Paper ID: | 5436 |
---|---|

Title: | Theoretical Linear Convergence of Unfolded ISTA and Its Practical Weights and Thresholds |

This paper proves that the unfolded LISTA, an empirical deep learning solver for sparse codes, can guarantee faster (linear) asymptotical convergence than standard iterative ISTA algorithm. The authors proposed a partial weight coupling structure and a support detection schemes. Rooted in standard LASSO techniques, they are both shown to speed up LISTA convergence. The theories are endorsed by extensive simulations and a real-data CS experiment. Strength: I really like this paper. Simple, elegant, easy-to-implement techniques are backed up by solid theory. Experiments follow a step-by-step manner and accompanies theories fairly well. - ISTA is generally sub-linearly convergent before its iterates settle on a support. Several prior works [8,15,21] show the acceleration effect of LISTA from different views, but this paper for the first time established the linear convergence of LISTA (upper bound). I view that as an important progress in the research direction of NN sparse solvers. - Both weight coupling and support detection are well motivated by theoretical speedup results. They are also very practical and can be “plug-and-play” with standard LISTA, with considerable improvements observed in experiments Weakness: I have no particular argument for weakness.
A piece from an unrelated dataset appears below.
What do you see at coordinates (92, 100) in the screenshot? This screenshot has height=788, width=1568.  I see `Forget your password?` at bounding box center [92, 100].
Two suggestions for authors to consider: - How the authors see whether their theory can be extended to convolutional sparse coding, which might be more suitable choices for image CS? - Although IHT and LISTA solve different problems (thus not directly "comparable" in simulation), is it possible that the l0-based networks [4,21] can also achieve competitive performance in real data CS? The authors are suggested to compare in their updated version.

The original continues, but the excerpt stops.